Personne ne répondit. D’ailleurs, qui aurait pu se trouver là pour répondre ? Entre l’oasis qu’elle venait de quitter et la seule autre oasis avant les montagnes, il y avait deux nuits de marche. Serpent devait donc passer la journée en plein désert, dans un endroit sans végétation, sans nourriture et sans eau.

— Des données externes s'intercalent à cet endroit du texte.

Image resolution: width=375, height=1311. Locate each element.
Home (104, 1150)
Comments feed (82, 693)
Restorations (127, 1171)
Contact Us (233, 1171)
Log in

— Je suis guérisseuse, cria-t-elle, non sans se sentir ridicule. Attention, mes serpents sont en liberté. Parle ou montre-toi ou fais un signal si tu veux que je les enferme.
Pas de réponse.
« Il n’y a personne par ici, pensa Serpent. Pour l’amour de Dieu, cesse d’imaginer qu’on te suit. Les fous ne vous suivent pas. Ils sont… fous, c’est tout. »
Elle se recoucha et essaya de se rendormir, mais elle se réveillait chaque fois qu’elle sentait sur elle les grains de sable chassés par le vent. Son malaise persista jusqu’au crépuscule, et c’est alors qu’elle se remit en route vers l’est.
Les chevaux avaient ralenti l’allure et Ecureuil recommençait à souffrir du pied parce qu’ils gravissaient une piste pierreuse de montagne. Serpent boitait légèrement car le changement d’altitude et de température affectait son genou droit. Mais elle était presque en vue de la vallée où s’abritait La Montagne : encore une heure de marche. Au début la piste avait été raide, mais ils approchaient du col et allaient bientôt franchir la crête de la chaîne orientale des montagnes Centrales. Serpent mit pied à terre pour laisser reposer Vive.